Germany sees recovery
US data fail to cheer
Germany yesterday said it may have already emerged from recession, but an apparently promising drop in US weekly unemployment claims was dismissed as a distortion caused by auto industry layoffs.
In addition, falling sales at many US retailers in June and mixed May US wholesale data pointed to prospects for a slow economic recovery, helping to pare early gains in US stock prices.
Amid fresh signs that Germany had turned the corner, a senior German government official told Reuters that Europe's biggest economy may have emerged from recession in the second quarter, just as trade data showed exports making a tentative recovery.

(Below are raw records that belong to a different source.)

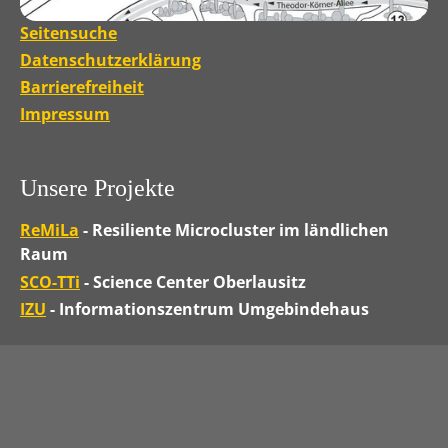
Seitensuche
Datenschutzerklärung
Barrierefreiheit
Impressum
Unsere Projekte
ReMiLa
- Resiliente Microcluster im ländlichen
Raum
SCO-TTi
- Science Center Oberlausitz
IZU
- Informationszentrum Umgebindehaus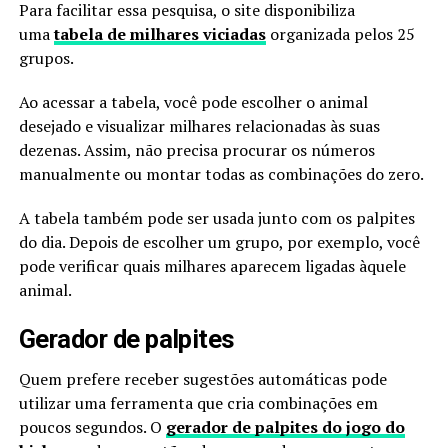
Para facilitar essa pesquisa, o site disponibiliza
uma
tabela de milhares viciadas
organizada pelos 25
grupos.
Ao acessar a tabela, você pode escolher o animal
desejado e visualizar milhares relacionadas às suas
dezenas. Assim, não precisa procurar os números
manualmente ou montar todas as combinações do zero.
A tabela também pode ser usada junto com os palpites
do dia. Depois de escolher um grupo, por exemplo, você
pode verificar quais milhares aparecem ligadas àquele
animal.
Gerador de palpites
Quem prefere receber sugestões automáticas pode
utilizar uma ferramenta que cria combinações em
poucos segundos. O
gerador de palpites do jogo do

"Gross domestic product could have been flat or may have even grown very slightly in the second quarter," the official said, speaking on condition of anonymity.

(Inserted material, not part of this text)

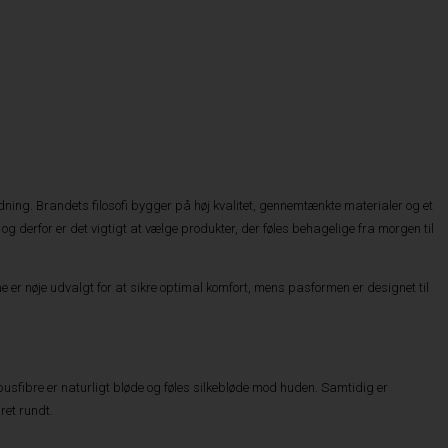
ing. Brandets filosofi bygger på høj kvalitet, gennemtænkte materialer og et
og derfor er det vigtigt at vælge produkter, der føles behagelige fra morgen til
 er nøje udvalgt for at sikre optimal komfort, mens pasformen er designet til
busfibre er naturligt bløde og føles silkebløde mod huden. Samtidig er
ret rundt.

"This isn't an upswing yet, it's a normalisation after the big economic slump," the official added. The Federal Statistics Office is due to give a preliminary estimate of second-quarter GDP on August 13.
The number of US workers filing new claims for jobless benefits fell sharply last week, but the data were distorted by an unusual pattern of layoffs in the automotive industry, which amplified the decline.

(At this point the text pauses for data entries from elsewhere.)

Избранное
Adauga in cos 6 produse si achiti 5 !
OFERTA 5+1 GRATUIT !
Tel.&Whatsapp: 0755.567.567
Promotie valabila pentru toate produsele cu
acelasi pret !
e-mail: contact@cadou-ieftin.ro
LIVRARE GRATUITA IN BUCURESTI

June sales fell for most US retailers as the plunging job market and cool, rainy weather dampened interest in summer shopping, sparking fresh concern about the back-to-school season.
In a positive development, US wholesale inventories shrank in May for the ninth month in a row, falling to their lowest level since August 2007, government data showed. However, the drop was smaller than analysts had forecast.
Trade figures lent some support to hopes that the eurozone anchor is emerging from the worst global recession since World War II, recording a higher-than-expected surplus of €10.3 billion in May.
"We can't talk about a change in trend. But the freefall appears to have stopped. There is a lot to suggest that foreign trade supported the economy again in the second quarter," said Thorsten Polleit of Barclays Capital.
Despite some encouraging data and corporate results, doubts remain over the strength of any recovery, and leaders of the Group of Eight industrial nations meeting in Italy agreed it was too early to cut off economic aid - despite deep interest rate cuts and an estimated $5 trillion in public spending.
"All were of the view that the crisis is a long way from being over," said German Chancellor Angela Merkel. "With luck, we have reached the bottom," she told reporters in L'Aquila, where leaders of the United States, Japan, Germany, France, Britain, Italy, Canada and Russia held their annual summit.
The International Monetary Fund raised its 2010 global growth outlook but warned that neither the economy nor the banking industry was strong enough to do without heavy public spending and cheap central bank funds.